Johann Wolfgang von Goethe, Faust

Death by a thousand indecisions. As Goethe asked, are you “in earnest”? When it comes to decisionmaking, sometimes it’s quick: Ready-Fire-Aim. With other decisions, we take our sweet time. How much is indecision costing you?

Like death from a thousand cuts, indecisions can slowly deplete our energy, leaving little behind for ourselves or others.

Decisions are Draining

That’s because decisions are draining. Neuropsychologists like Dr. Moira Somers tell us that decisionmaking depletes our mental energy. According to Dr. Somers, every day we wake up with a finite amount of mental energy. As the day goes by, the more decisions we make, the less energy we have. And the bigger they are, the more energy they use.

Think about life’s transitions. One reason transition times, good or sad, are so stressful and exhausting – a move, a death, retirement, a child, a divorce – is the many seemingly small, plus a few momentous, decisions.

Further, lack of sleep, hunger, grief or even excitement can start the whole day off depleted.

Then, every indecision we “make” is a decision. In fact, a pattern of indecisions can take physical form, and stress us out every time we see it.

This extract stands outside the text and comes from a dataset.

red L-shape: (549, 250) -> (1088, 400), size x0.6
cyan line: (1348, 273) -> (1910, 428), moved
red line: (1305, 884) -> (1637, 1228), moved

What does not-deciding look like? A pile of unfiled papers. Empty boxes stacked in the garage. The “miscellaneous drawer” in the kitchen. The “junk room.” Scattered financial accounts in too many places. Unfinished projects.

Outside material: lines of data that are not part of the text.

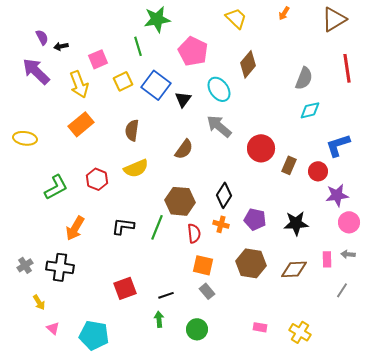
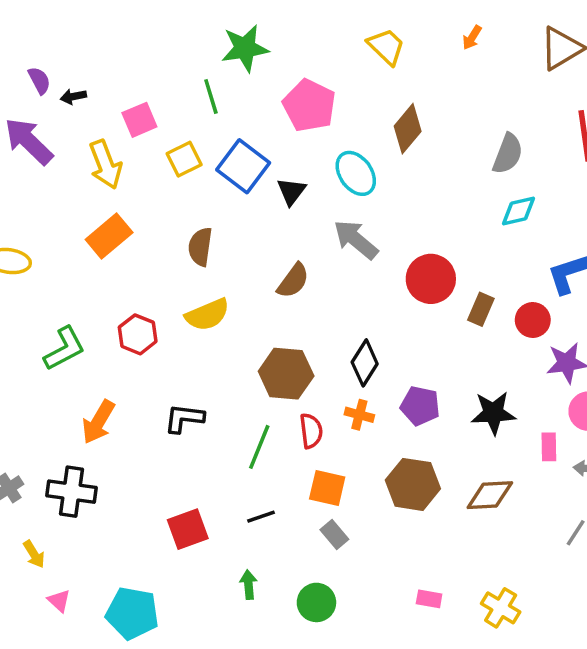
green line: (157, 227) -> (259, 447), moved
pink rectangle: (327, 259) -> (549, 447), moved
black line: (166, 295) -> (261, 517), moved

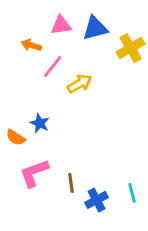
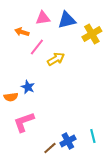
orange semicircle: (16, 138) -> (11, 97), turned -40
brown line: (71, 183) -> (50, 148), moved, turned 56

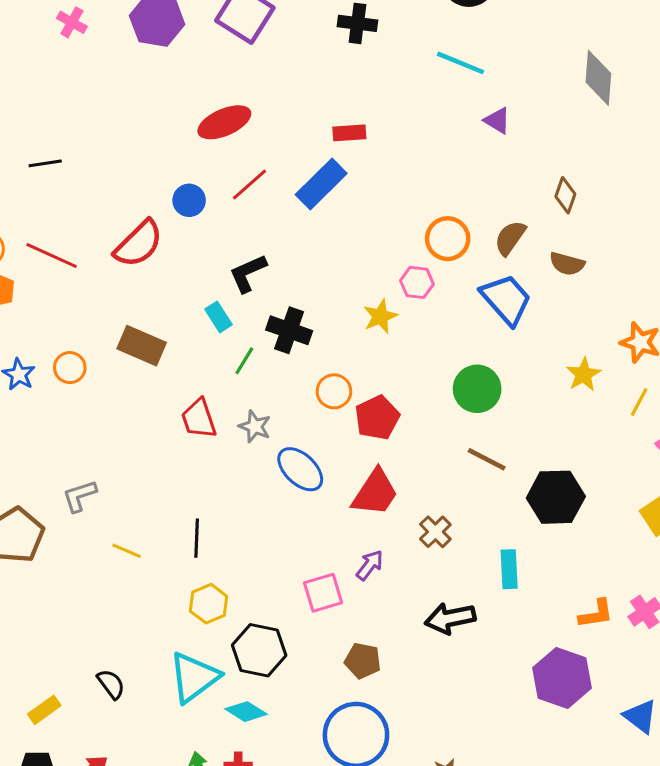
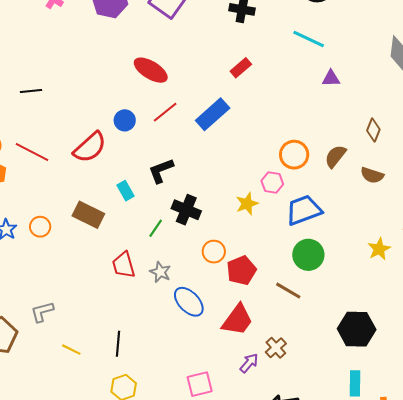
purple triangle: (497, 120) -> (331, 78), turned -36
red ellipse: (224, 122) -> (151, 70), turned 52
red rectangle: (349, 133) -> (241, 68), moved, turned -40
blue trapezoid: (506, 299) -> (304, 210), moved, turned -72
cyan rectangle: (219, 317) -> (125, 191), moved
brown line: (487, 459) -> (288, 291), moved
purple arrow: (370, 565) -> (249, 363), moved
cyan rectangle: (509, 569) -> (355, 383), moved

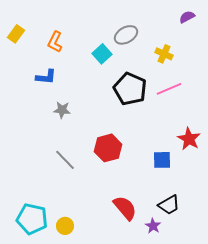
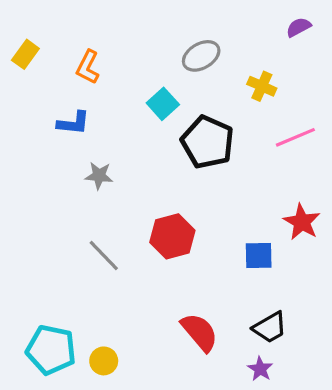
cyan square: (102, 54) -> (163, 104), moved
pink line: (169, 89) -> (295, 137), moved
purple star: (153, 226) -> (260, 369), moved

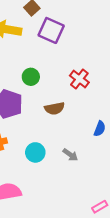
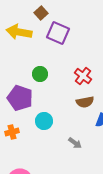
brown semicircle: (55, 108) -> (85, 102), moved
cyan circle: (35, 152) -> (44, 121), moved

With a finite amount of mental energy at hand, who can blame any of us for having some kind of to-be-decided pile/stack/assortment hanging over us all the time?

Dealing with Indecision

What to do about it?

  • Make big decisions in the morning, before depletion sets in.
  • Automate it: Use a system to take care of small decisions automatically
  • Eliminate it: Ask often, “How important is it?”
  • Date-Activate it: Calendar the decision to deal with and be done
  • Delegate it: Ask for help

Automate It

An automation example I love and have yet to implement is the decision of what to wear. Michael Kitces, a noted financial expert, famously has a closet full of the same blue shirts, pants, and shoes. One less decision each day for a busy guy.

Another example is cooking. Thanks to Cassy Joy Garcia’s book, Cook Once: Eat All Week, our household now pre-preps ingredients on Sunday. Then, each work night is 15-30 minutes to assemble and cook the ingredients with pre-planned healthy recipes. The meals are delicious, but the best part is not having to make the decision of what’s for dinner. Hallelujah.

Eliminate It

In the summer of 2021 I began thinking about a new car. My financial plan called for me to sell my would-be 7 year old car in January 2022 and buy another one. I couldn’t decide what kind of car to buy.

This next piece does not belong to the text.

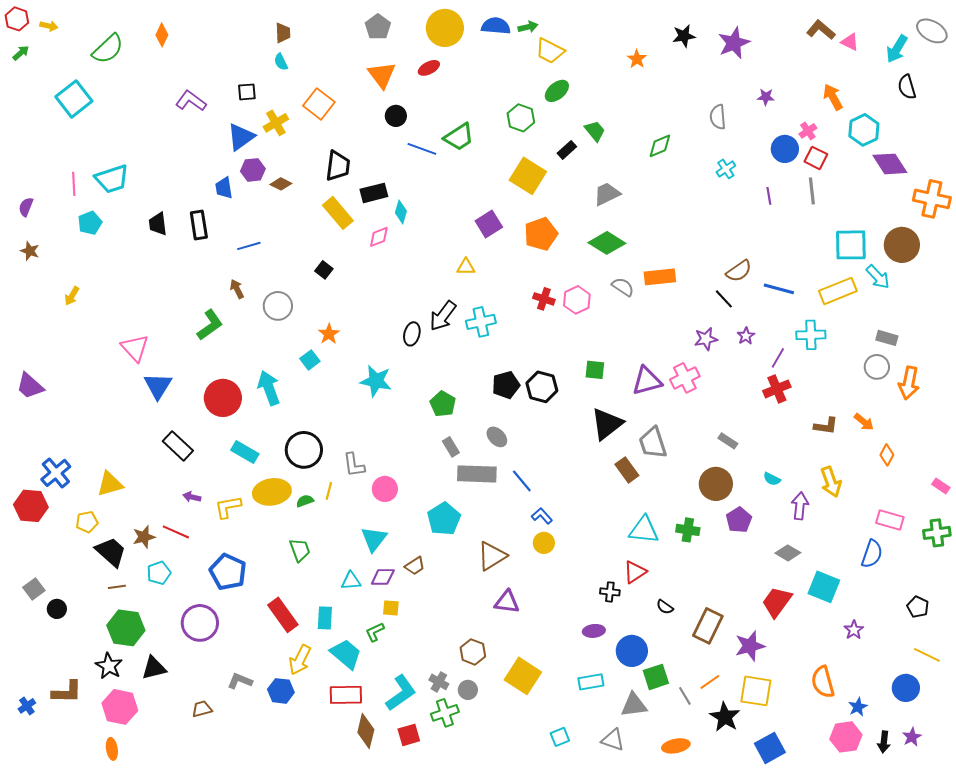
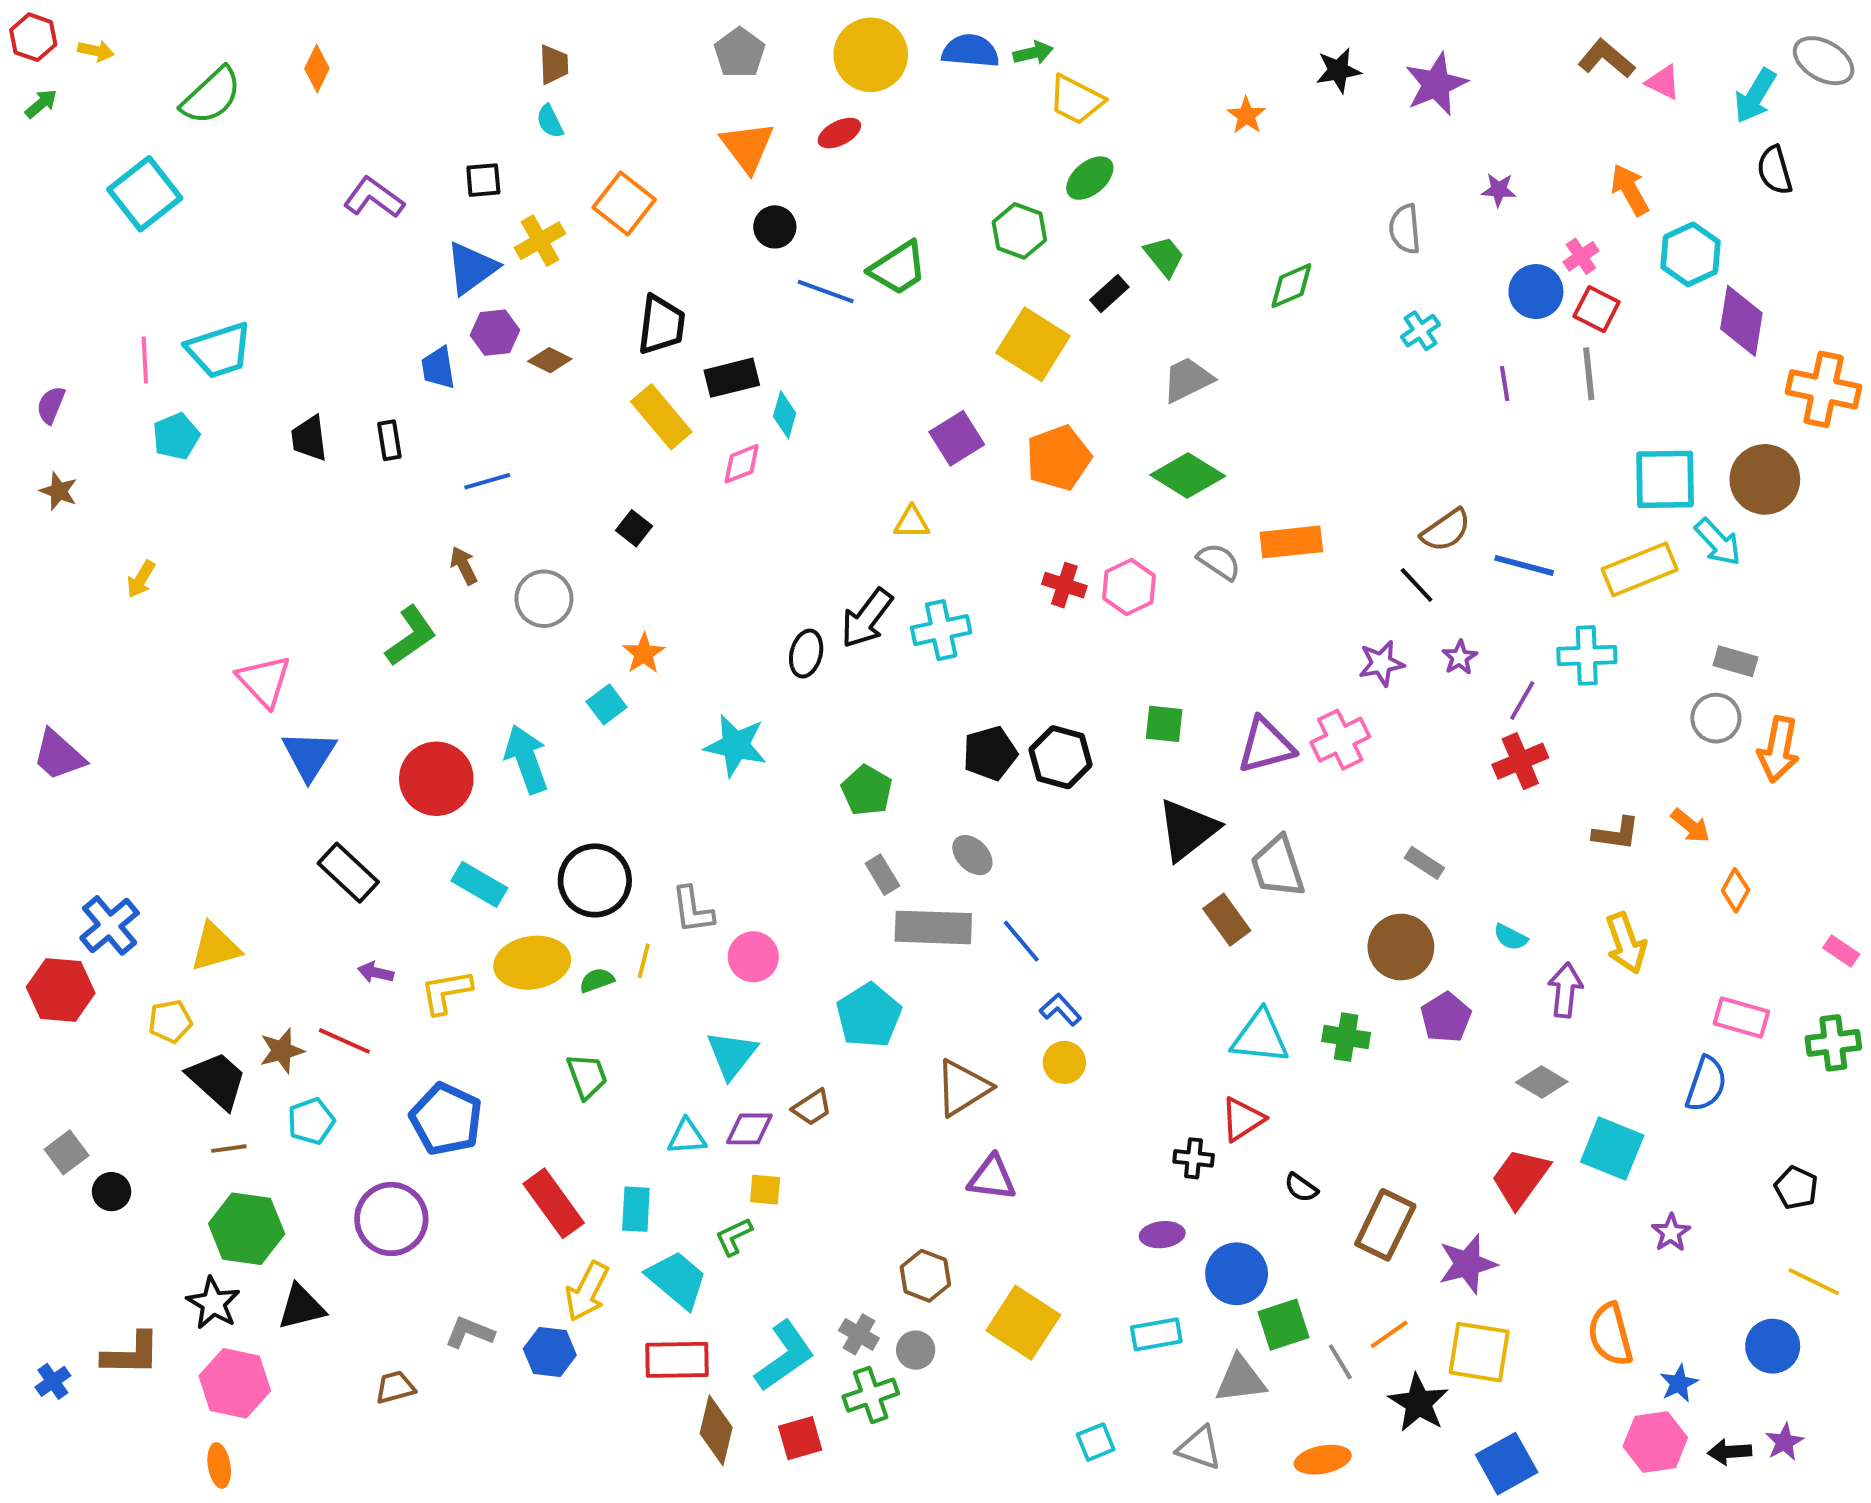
purple diamond: (890, 164) -> (1741, 321), turned 42
black rectangle: (199, 225) -> (389, 440), size x0.7
black arrow: (884, 742) -> (1730, 1452), turned 80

Aware that the indecision was draining me, I wondered why I was having such a hard time deciding. Then it hit me. I didn’t need a new car. In fact, I didn’t need a car at all. My husband and I had both switched to working from home. Why did I need a shiny hunk of metal to sit in the garage? We had my husband’s car, which was only 2 years old. We ran a 6 week experiment without using my car to see if it caused any problems.

When we saw that it didn’t, I felt immense relief. This told me I was making the right decision. Besides, it was a good time to sell a used car. $15,000 later, we are both very happy about eliminating that decision!

Date-Activate It

My calendar rules my life. It tells me what to do, where, and when. If this is not you, then this tip might not work.

One decision that goes on the calendar every year is whether to take a ski trip and if so, where. The local ski clubs publish their trips around August/September. Ski season pass discounts usually end on Labor Day. So I have the calendar marked for that timeframe to do my research, poll my skiing girlfriends, and make the decision. While it feels sooner in the season than I would like to make a commitment, if I did not give myself a deadline, I would dilly dally into December as all of the good trips filled up. And in the meantime, I would be spending a huge amount of mental energy on something that’s supposed to be fun.

Delegate It

Part of my indecision problem has been the flawed belief that I should be able to do everything myself (and perfectly, which is a topic for another blog post).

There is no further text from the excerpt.